##### Imports

In [None]:
import os
import pandas as pd
import numpy as np
from PIL import Image
import torch
from torch.utils.data import Dataset, DataLoader
from torchvision import transforms
import matplotlib.pyplot as plt
from torchvision.transforms import functional as F

##### Mushroom Dataset (with mapping to csv with labels)

In [None]:
class BaseMushroomDataset(Dataset):
    def __init__(self, csv_file, root_dir, transform=None, has_labels=True):
        self.annotations = pd.read_csv(csv_file, dtype={0: str})
        self.root_dir = root_dir
        self.transform = transform
        self.has_labels = has_labels

    def __len__(self):
        return len(self.annotations)

    def __getitem__(self, idx):
        img_name = os.path.join(self.root_dir, self.annotations.iloc[idx, 0] + '.jpg')
        image = Image.open(img_name).convert("RGB")
        if self.has_labels:
            label = int(self.annotations.iloc[idx, 1])
        else:
            label = -1  
        if self.transform:
            image = self.transform(image)
        return image, label

##### Adding white padding around images

In [None]:
def pad_to_square(image):
    width, height = image.size
    max_dim = max(width, height)
    left_padding = (max_dim - width) // 2
    top_padding = (max_dim - height) // 2
    padding = (left_padding, top_padding, max_dim - width - left_padding, max_dim - height - top_padding)
    return F.pad(image, padding, 255, 'constant')

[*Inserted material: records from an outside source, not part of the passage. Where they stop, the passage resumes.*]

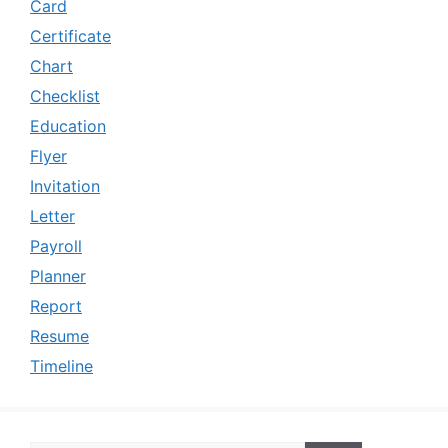
Card
Certificate
Chart
Checklist
Education
Flyer
Invitation
Letter
Payroll
Planner
Report
Resume
Timeline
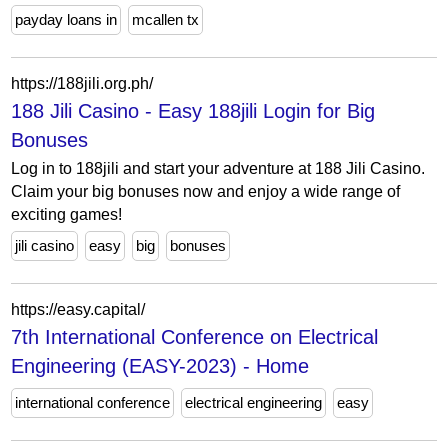
payday loans in
mcallen tx
https://188jili.org.ph/
188 Jili Casino - Easy 188jili Login for Big
Bonuses
Log in to 188jili and start your adventure at 188 Jili Casino.
Claim your big bonuses now and enjoy a wide range of
exciting games!
jili casino
easy
big
bonuses
https://easy.capital/
7th International Conference on Electrical
Engineering (EASY-2023) - Home
international conference
electrical engineering
easy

##### Transform images to uniform size 224x224 (for AlexNet)

In [None]:
transform = transforms.Compose([
    transforms.Lambda(pad_to_square),
    transforms.Resize(256),
    transforms.CenterCrop(224),
    transforms.ToTensor(),
    transforms.Normalize(mean=[0.485, 0.456, 0.406], std=[0.229, 0.224, 0.225])
])

##### Paths

In [None]:
# Base paths
root_path = os.path.dirname(os.getcwd())
dataset_path = os.path.join(root_path, 'dataset')
dataset_raw_path = os.path.join(dataset_path, 'raw')
dataset_preprocessed_path = os.path.join(dataset_path, 'preprocessed')
csv_path = os.path.join(dataset_path, 'csv_mappings')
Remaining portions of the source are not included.